When tumour diameter, tumour height, and tumour volume were considered as the prognostic variables, a univariate approach using Mantel–Haenszel log-rank test revealed the calculated tumour volume as the best prognostic indicator of survival, followed by tumour diameter and tumour height (P=0. 028). Age and sex did not show a significant difference as to the overall survival. When tumour volume, horizontal and vertical tumour diameter, age, sex, and primary tumour therapy were considered in a multivariate approach using Cox proportional Hazard model, again only tumour volume turned out as a significant prognostic indicator (P=0.001). Tumour volume higher than 368 mm3 at the time of diagnosis showed a significant worse prognosis on survival than tumour volume lower than this amount, with a 5-year-survival rate of 73±13 and 91±5%, respectively (Mantel–Haenszel log-rank test P=0.0405) (Figure 2). The degree of reduction after treatment did not show any influence on survival.
Discussion
Prognostic indicators of survival in malignant melanomas are necessary to handle the patient individually and to choose primary tumour treatment modalities as well as adjuvant treatment options. For cutaneous melanoma, the best prognostic indicators of survival are tumour thickness, gender, and location of the melanoma.22 So far, the best prognostic indicators for uveal melanoma are tumour diameter, followed by tumour height, extent of invasion, age, gender, and, if available, histological features.1,4,10
Up to now, tumour volume, measured or calculated, has not yet been established in daily routine either for documentation purposes or as prognostic indicator, although several authors have made tumour volume measurements with 3D ultrasound and have confirmed that this method has good correlation to other tumour measurement techniques like diameter, height, or magnetic resonance.14,15 The reason for this is that these measurements need a special ultrasonic equipment, peripherally located tumours cannot be measured exactly, and the eye of the patient should not move during the procedure.15
So other authors focused on tumour volume calculation, based on easily available parameters like largest basal diameter, perpendicular diameter, and height based on the assumption that choroidal melanomas have a spherical, elliptical or biconvex shape.

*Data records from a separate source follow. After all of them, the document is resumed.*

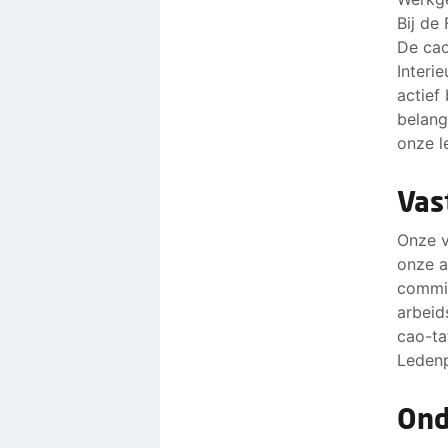
Bij de
De cao
Interi
actief
belang
onze l
Vas
Onze v
onze a
commis
arbeid
cao-ta
Ledenp
Ond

Guthoff16 calculated a biconvex-shaped volume of a sectional area of two sphere segments, Gass17 and Char et al7 used the same ellipsoidal formula of π/6 × length × width × height to calculate the tumour volume, and thereafter to calculate a tumour growth rate in two different ways and the calculation of Li et al18 based on a formula with spherical segments using the radius of the eye, largest tumour diameter, perpendicular tumour diameter, and tumour height as calculation parameters.
Most of these calculations are complex, need several measurement parameters, and did not turn out to be superior prognostic indicators of survival.
So in our study we focused on an easy formula, based on two parameters only, and examined whether there is a significant difference between calculated tumour volume as a prognostic indicator and tumour diameter or tumour height.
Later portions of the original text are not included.